The task -> Using the records below, give again exactly the lines from the line that contains "We are hiring!" through the line that contains "Top 5 nuevo en proveedor", both ends included, and only those.

= = = = = = =

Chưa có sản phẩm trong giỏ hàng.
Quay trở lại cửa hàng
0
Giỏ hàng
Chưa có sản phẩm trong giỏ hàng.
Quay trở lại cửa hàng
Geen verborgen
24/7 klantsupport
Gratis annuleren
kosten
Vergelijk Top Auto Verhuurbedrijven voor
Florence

= = = = = = =

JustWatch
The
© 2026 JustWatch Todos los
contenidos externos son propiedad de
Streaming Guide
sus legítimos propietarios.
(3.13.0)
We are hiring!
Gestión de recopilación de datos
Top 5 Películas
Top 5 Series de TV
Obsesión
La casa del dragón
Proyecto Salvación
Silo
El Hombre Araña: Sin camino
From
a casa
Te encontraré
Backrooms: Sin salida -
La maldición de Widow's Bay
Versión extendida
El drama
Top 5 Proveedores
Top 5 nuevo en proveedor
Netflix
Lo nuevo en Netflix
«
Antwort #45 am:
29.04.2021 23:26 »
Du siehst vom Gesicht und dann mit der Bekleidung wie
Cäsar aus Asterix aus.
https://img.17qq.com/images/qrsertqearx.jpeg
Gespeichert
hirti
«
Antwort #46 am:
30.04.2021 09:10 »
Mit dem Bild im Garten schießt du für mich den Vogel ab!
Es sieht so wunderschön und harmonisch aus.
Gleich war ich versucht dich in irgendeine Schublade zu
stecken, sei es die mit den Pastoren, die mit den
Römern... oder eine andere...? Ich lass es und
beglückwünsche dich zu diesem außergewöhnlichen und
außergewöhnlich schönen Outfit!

= = = = = = =

Response to this exercise ->
We are hiring!
Gestión de recopilación de datos
Top 5 Películas
Top 5 Series de TV
Obsesión
La casa del dragón
Proyecto Salvación
Silo
El Hombre Araña: Sin camino
From
a casa
Te encontraré
Backrooms: Sin salida -
La maldición de Widow's Bay
Versión extendida
El drama
Top 5 Proveedores
Top 5 nuevo en proveedor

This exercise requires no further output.